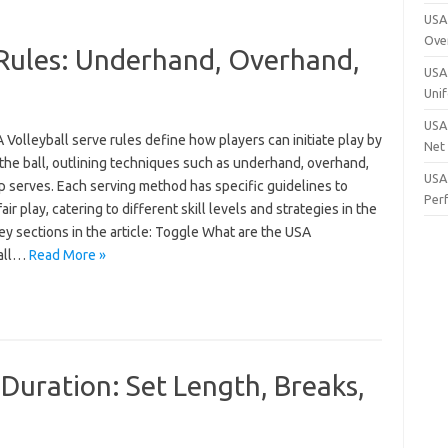
USA 
Ove
 Rules: Underhand, Overhand,
USA 
Uni
USA 
Volleyball serve rules define how players can initiate play by
Net
the ball, outlining techniques such as underhand, overhand,
USA 
p serves. Each serving method has specific guidelines to
Per
air play, catering to different skill levels and strategies in the
y sections in the article: Toggle What are the USA
ball…
Read More »
Duration: Set Length, Breaks,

====

Would you return all of the data above word for word, omitting every picture?

▶ _Written answer_:
USA 
Ove
 Rules: Underhand, Overhand,
USA 
Uni
USA 
Volleyball serve rules define how players can initiate play by
Net
the ball, outlining techniques such as underhand, overhand,
USA 
p serves. Each serving method has specific guidelines to
Per
air play, catering to different skill levels and strategies in the
y sections in the article: Toggle What are the USA
ball…
Read More »
Duration: Set Length, Breaks,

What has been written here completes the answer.